● About this task
Instruction for the entries below: return the part that opens with the line containing "Ne zaman başlar? Şafak vaktinde, ufukta ilk" and closes with the line containing "30新竹場，地點為集思竹科會議中心", exactly, and no pictures.

● Available records
☆ ☆ ☆ ☆

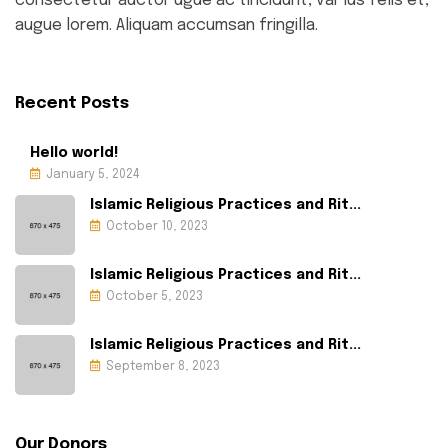
consectetur auctor ugue ac tincidunt, var ius felis et,
augue lorem. Aliquam accumsan fringilla.
Recent Posts
Hello world!
January 5, 2024
Islamic Religious Practices and Rit...
October 10, 2023
Islamic Religious Practices and Rit...
October 5, 2023
Islamic Religious Practices and Rit...
September 8, 2023
Our Donors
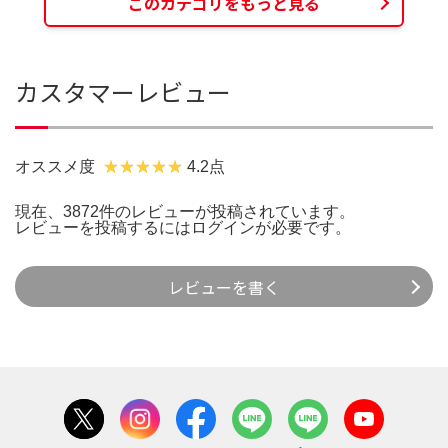
このカテゴリをもっと見る
カスタマーレビュー
オススメ度
4.2点
現在、3872件のレビューが投稿されています。
レビューを投稿するには
ログイン
が必要です。
レビューを書く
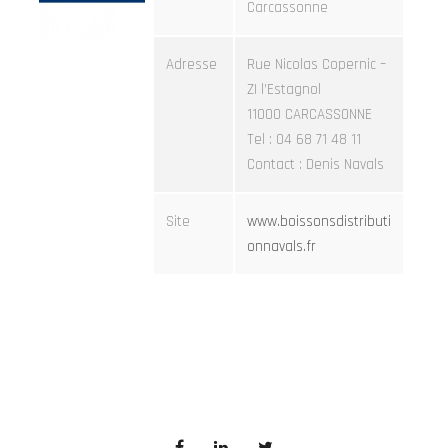
Carcassonne
Adresse
Rue Nicolas Copernic –
ZI l’Estagnol
11000 CARCASSONNE
Tel : 04 68 71 48 11
Contact : Denis Navals
Site
www.boissonsdistributi
onnavals.fr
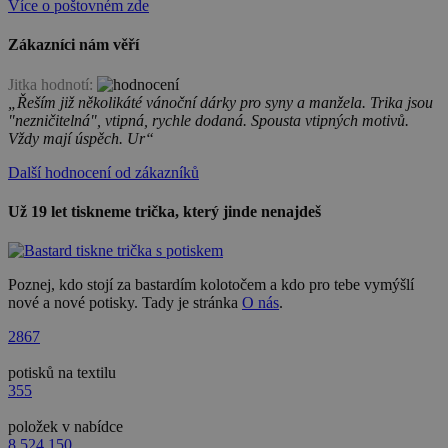
Více o poštovném zde
Zákazníci nám věří
Jitka hodnotí:
„Řeším již několikáté vánoční dárky pro syny a manžela. Trika jsou
"nezničitelná", vtipná, rychle dodaná. Spousta vtipných motivů.
Vždy mají úspěch. Ur“
Další hodnocení od zákazníků
Už 19 let tiskneme trička, který jinde nenajdeš
Poznej, kdo stojí za bastardím kolotočem a kdo pro tebe vymýšlí
nové a nové potisky. Tady je stránka
O nás
.
2867
potisků na textilu
355
položek v nabídce
8 524 150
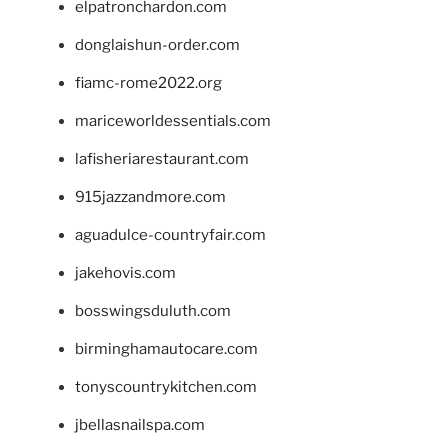
elpatronchardon.com
donglaishun-order.com
fiamc-rome2022.org
mariceworldessentials.com
lafisheriarestaurant.com
915jazzandmore.com
aguadulce-countryfair.com
jakehovis.com
bosswingsduluth.com
birminghamautocare.com
tonyscountrykitchen.com
jbellasnailspa.com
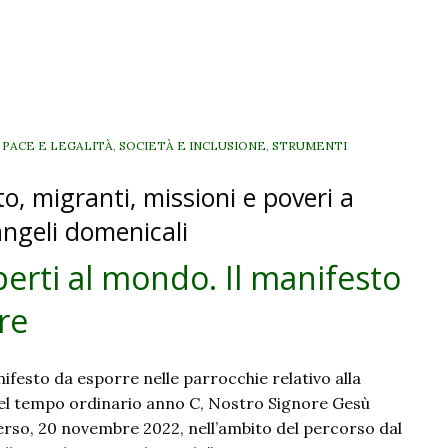
non
date
sparse
ma
tempi
da
, PACE E LEGALITÀ
,
SOCIETÀ E INCLUSIONE
,
STRUMENTI
ivere
to, migranti, missioni e poveri a
angeli domenicali
perti al mondo. Il manifesto
re
ifesto da esporre nelle parrocchie relativo alla
l tempo ordinario anno C, Nostro Signore Gesù
verso, 20 novembre 2022, nell’ambito del percorso dal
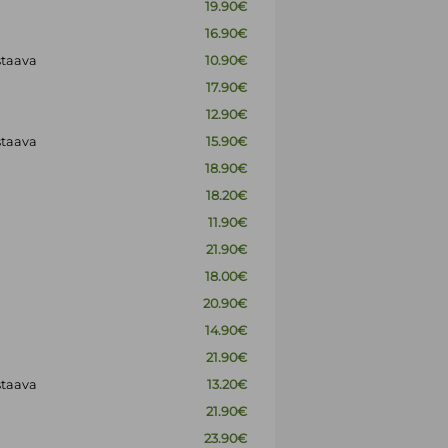
19.90€
16.90€
staava
10.90€
17.90€
12.90€
staava
15.90€
18.90€
18.20€
11.90€
21.90€
18.00€
20.90€
14.90€
21.90€
staava
13.20€
21.90€
23.90€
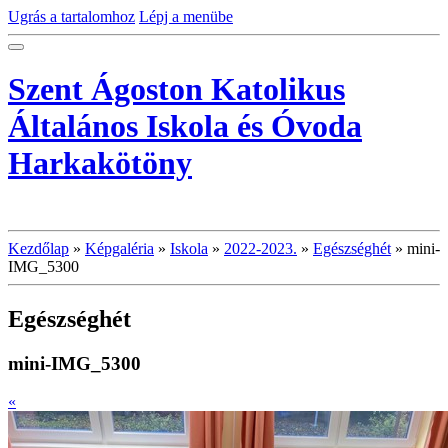
Ugrás a tartalomhoz
Lépj a menübe
Szent Ágoston Katolikus
Általános Iskola és Óvoda
Harkakötöny
Kezdőlap
»
Képgaléria
»
Iskola
»
2022-2023.
»
Egészséghét
»
mini-
IMG_5300
Egészséghét
mini-IMG_5300
«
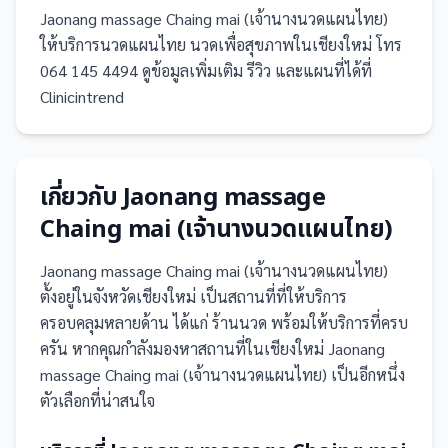
Jaonang massage Chaing mai (เจ้านางนวดแผนไทย)
ให้บริการนวดแผนไทย นวดเพื่อสุขภาพในเชียงใหม่ โทร
064 145 4494 ดูข้อมูลเพิ่มเติม รีวิว และแผนที่ได้ที่
Clinicintrend
เกี่ยวกับ
Jaonang massage
Chaing mai (เจ้านางนวดแผนไทย)
Jaonang massage Chaing mai (เจ้านางนวดแผนไทย)
ตั้งอยู่ในจังหวัดเชียงใหม่
เป็น
สถานที่
ที่ให้บริการ
ครอบคลุมหลายด้าน ได้แก่ ร้านนวด
พร้อมให้บริการที่ครบ
ครัน
หากคุณกำลังมองหาสถานที่ในเชียงใหม่ Jaonang
massage Chaing mai (เจ้านางนวดแผนไทย) เป็นอีกหนึ่ง
ตัวเลือกที่น่าสนใจ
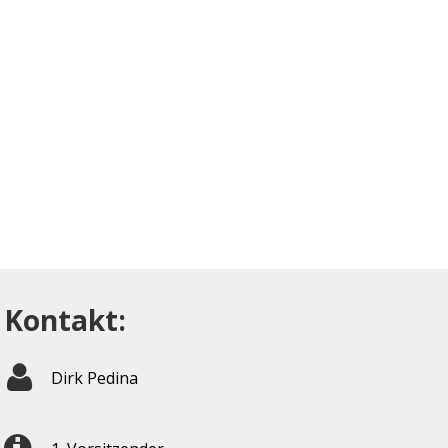
Kontakt:
Dirk Pedina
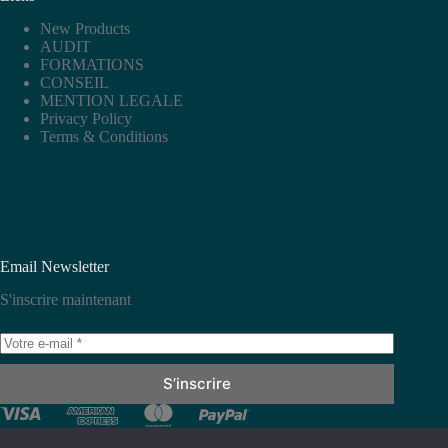
New Products
AUDIT
FORMATIONS
CONSEIL
MENTION LEGALE
Privacy Policy
Terms & Conditions
Email Newsletter
S'inscrire maintenant
S’inscrire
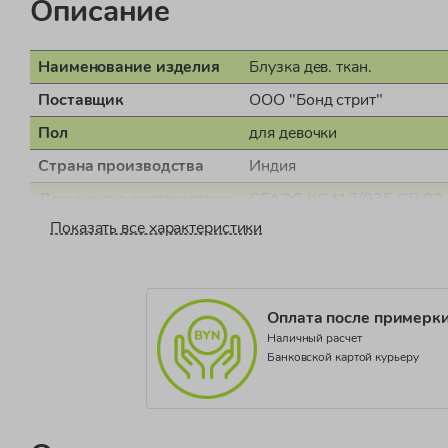
Описание
Наименование изделия
Блузка дев. ткан.
Поставщик
ООО "Бонд стрит"
Пол
для девочки
Страна производства
Индия
Документ о соответствии
СЕАЭС KG417/035.GB.02
Показать все характеристики
Коллекция
OG BOHO CHIC
Оплата после примерк
Наличный расчет
Банковской картой курьеру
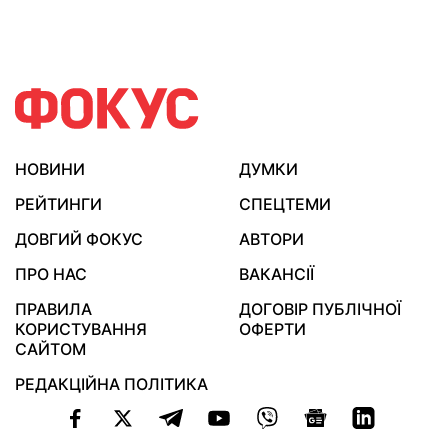
НОВИНИ
ДУМКИ
РЕЙТИНГИ
СПЕЦТЕМИ
ДОВГИЙ ФОКУС
АВТОРИ
ПРО НАС
ВАКАНСІЇ
ПРАВИЛА
ДОГОВІР ПУБЛІЧНОЇ
КОРИСТУВАННЯ
ОФЕРТИ
САЙТОМ
РЕДАКЦІЙНА ПОЛІТИКА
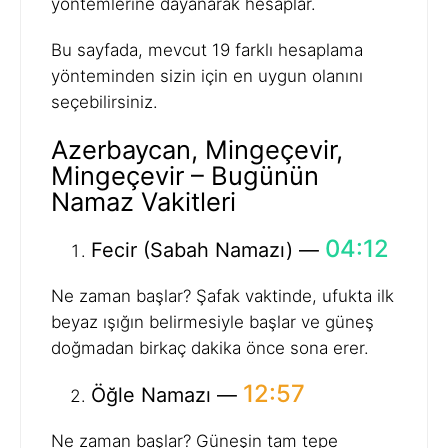
yöntemlerine dayanarak hesaplar.
Bu sayfada, mevcut 19 farklı hesaplama
yönteminden sizin için en uygun olanını
seçebilirsiniz.
Azerbaycan, Mingeçevir,
Mingeçevir – Bugünün
Namaz Vakitleri
04:12
Fecir (Sabah Namazı) —
Ne zaman başlar? Şafak vaktinde, ufukta ilk
beyaz ışığın belirmesiyle başlar ve güneş
doğmadan birkaç dakika önce sona erer.
12:57
Öğle Namazı —
Ne zaman başlar? Güneşin tam tepe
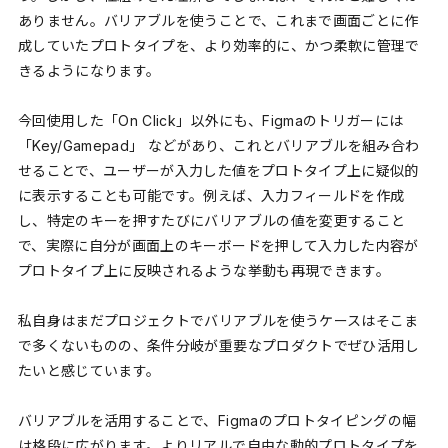
ありません。バリアブルを使うことで、これまで画面ごとに作
成していたプロトタイプを、より効率的に、かつ柔軟に管理で
きるようになります。
今回使用した「On Click」以外にも、Figmaのトリガーには
「Key/Gamepad」 などがあり、これとバリアブルを組み合わ
せることで、ユーザーが入力した値をプロトタイプ上に疑似的
に表示することも可能です。例えば、入力フィールドを作成
し、特定のキーを押すたびにバリアブルの値を変更すること
で、実際に自分が画面上のキーボードを押して入力した内容が
プロトタイプ上に反映されるような挙動も再現できます。
私自身はまだプロジェクトでバリアブルを使うケースはそこま
で多くないものの、条件分岐が重要なプロダクトでぜひ活用し
たいと感じています。
バリアブルを活用することで、Figmaのプロトタイピングの幅
は格段に広がります。よりリアルで自由な動的プロトタイプを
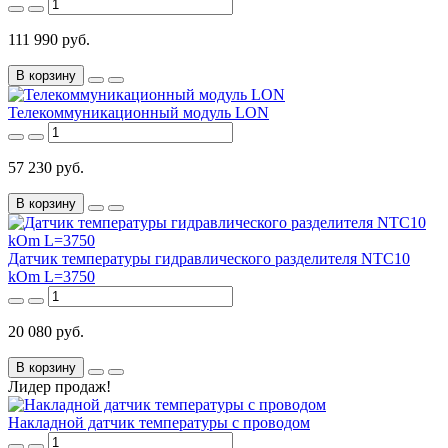
111 990 руб.
В корзину
Телекоммуникационный модуль LON
57 230 руб.
В корзину
Датчик температуры гидравлического разделителя NTC10
kOm L=3750
20 080 руб.
В корзину
Лидер продаж!
Накладной датчик температуры с проводом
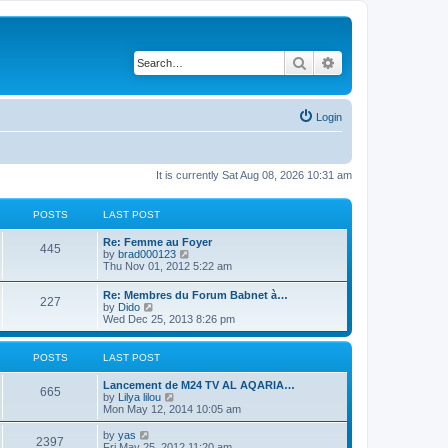
Search
Advanced search
Login
It is currently Sat Aug 08, 2026 10:31 am
POSTS
LAST POST
Re: Femme au Foyer
445
V
by
brad000123
i
Thu Nov 01, 2012 5:22 am
e
w
Re: Membres du Forum Babnet à…
227
t
V
by
Dido
h
i
Wed Dec 25, 2013 8:26 pm
e
e
l
w
a
t
POSTS
LAST POST
t
h
e
e
Lancement de M24 TV AL AQARIA…
s
l
665
V
by
Lilya lilou
t
a
i
Mon May 12, 2014 10:05 am
p
t
e
o
e
w
s
V
by
yas
s
2397
t
t
i
Fri May 25, 2012 11:20 am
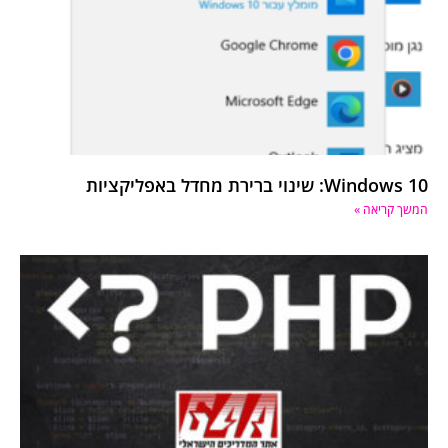
Windows 10: שינוי ברירת מחדל באפליקציות
המשך קריאה »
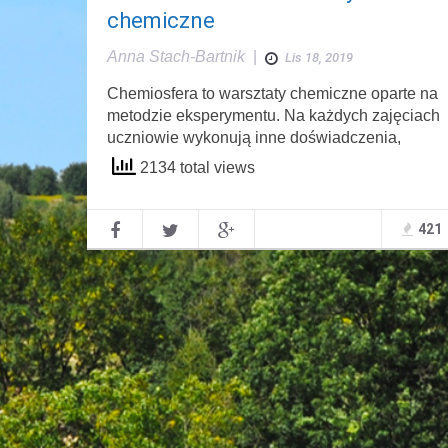
chemiczne
Anna Stach-Bartnik
|
Lis 18, 2019
Chemiosfera to warsztaty chemiczne oparte na
metodzie eksperymentu. Na każdych zajęciach
uczniowie wykonują inne doświadczenia,
2134 total views
421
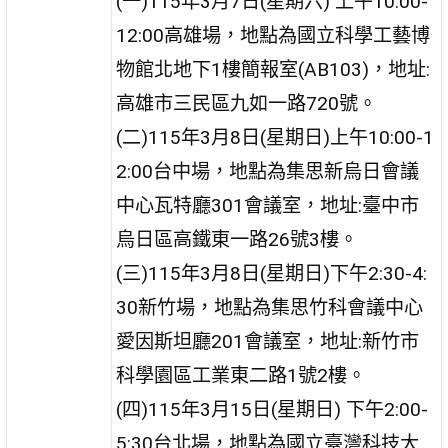
(一)115年3月7日(星期六) 上午10:00-
12:00高雄場，地點為國立科學工藝博
物館北地下1樓簡報室(AB103)，地址:
高雄市三民區九如一路720號。
(二)115年3月8日(星期日)上午10:00-1
2:00台中場，地點為集思新烏日會議
中心瓦特廳301會議室，地址:臺中市
烏日區高鐵東一路26號3樓。
(三)115年3月8日(星期日)下午2:30-4:
30新竹場，地點為集思竹科會議中心
愛因斯坦廳201會議室，地址:新竹市
科學園區工業東二路1號2樓。
(四)115年3月15日(星期日) 下午2:00-
5:30台北場，地點為國立臺灣科技大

☆ ☆ ☆ ☆

● Solution
Ne zaman başlar? Şafak vaktinde, ufukta ilk
beyaz ışığın belirmesiyle başlar ve güneş
doğmadan birkaç dakika önce sona erer.
12:57
Öğle Namazı —
Ne zaman başlar? Güneşin tam tepe
ありません。バリアブルを使うことで、これまで画面ごとに作
成していたプロトタイプを、より効率的に、かつ柔軟に管理で
きるようになります。
今回使用した「On Click」以外にも、Figmaのトリガーには
「Key/Gamepad」 などがあり、これとバリアブルを組み合わ
せることで、ユーザーが入力した値をプロトタイプ上に疑似的
に表示することも可能です。例えば、入力フィールドを作成
し、特定のキーを押すたびにバリアブルの値を変更すること
で、実際に自分が画面上のキーボードを押して入力した内容が
プロトタイプ上に反映されるような挙動も再現できます。
私自身はまだプロジェクトでバリアブルを使うケースはそこま
で多くないものの、条件分岐が重要なプロダクトでぜひ活用し
たいと感じています。
バリアブルを活用することで、Figmaのプロトタイピングの幅
は格段に広がります。よりリアルで自由な動的プロトタイプを
111 990 руб.
В корзину
Телекоммуникационный модуль LON
57 230 руб.
В корзину
Датчик температуры гидравлического разделителя NTC10
kOm L=3750
20 080 руб.
В корзину
Лидер продаж!
Накладной датчик температуры с проводом
Search
Advanced search
Login
It is currently Sat Aug 08, 2026 10:31 am
POSTS
LAST POST
Re: Femme au Foyer
445
V
by
brad000123
i
Thu Nov 01, 2012 5:22 am
e
w
Re: Membres du Forum Babnet à…
227
t
V
by
Dido
h
i
Wed Dec 25, 2013 8:26 pm
e
e
l
w
a
t
POSTS
LAST POST
t
h
e
e
Lancement de M24 TV AL AQARIA…
s
l
665
V
by
Lilya lilou
t
a
i
Mon May 12, 2014 10:05 am
p
t
e
o
e
w
s
V
by
yas
s
2397
t
t
i
Fri May 25, 2012 11:20 am
Windows 10: שינוי ברירת מחדל באפליקציות
המשך קריאה »
chemiczne
Anna Stach-Bartnik
|
Lis 18, 2019
Chemiosfera to warsztaty chemiczne oparte na
metodzie eksperymentu. Na każdych zajęciach
uczniowie wykonują inne doświadczenia,
2134 total views
421
(一)115年3月7日(星期六) 上午10:00-
12:00高雄場，地點為國立科學工藝博
物館北地下1樓簡報室(AB103)，地址:
高雄市三民區九如一路720號。
(二)115年3月8日(星期日)上午10:00-1
2:00台中場，地點為集思新烏日會議
中心瓦特廳301會議室，地址:臺中市
烏日區高鐵東一路26號3樓。
(三)115年3月8日(星期日)下午2:30-4:
30新竹場，地點為集思竹科會議中心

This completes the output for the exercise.